Proofpoint Targeted Attack Protection's primary use for us is the URL rewriting feature, which allows sites linked to in emails to get scanned by Proofpoint before allowing users to visit them. We use this feature for all users across our organization and it is one of our primary defenses against phishing.
- Post-detection of malicious web-based attacks
- Trending of types of attacks against our organization
- URL rewrite feature makes URLs very ugly and sometimes makes users more suspicious
The Infosec team uses TAP to be alerted when threats occur, compromises may have happened, and actions may need to be taken. It gives us insight into the attacks that have occurred, a lot of background on them (if available), and who was targeted and who fell for the attacks.
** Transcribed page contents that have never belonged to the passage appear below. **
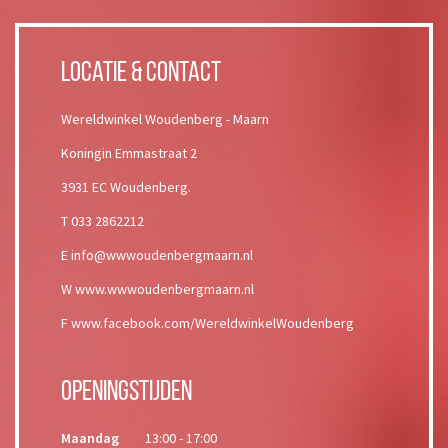
Locatie & Contact
Wereldwinkel Woudenberg - Maarn
Koningin Emmastraat 2
3931 EC Woudenberg.
T 033 2862212
E info@wwwoudenbergmaarn.nl
W www.wwwoudenbergmaarn.nl
F www.facebook.com/WereldwinkelWoudenberg
Openingstijden
Maandag
13:00 - 17:00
It helps us protect the company from attacks and quickly resolve them.
- TAP allows administrators and authorized users to effectively analyze threats and identify all targets.
- The tracking (did a user open an email, did they click a link and how many times) and analytics are a great asset to have for any IT admin.
- The ability to flag specific users as VIPs or important folks you want to keep an extra measure of attention on.
- Sometimes, it is difficult to determine what the threat did or the effect it had on the recipients. I think this is most difficult due to our inexperience, so I imagine this will be easier for us over time.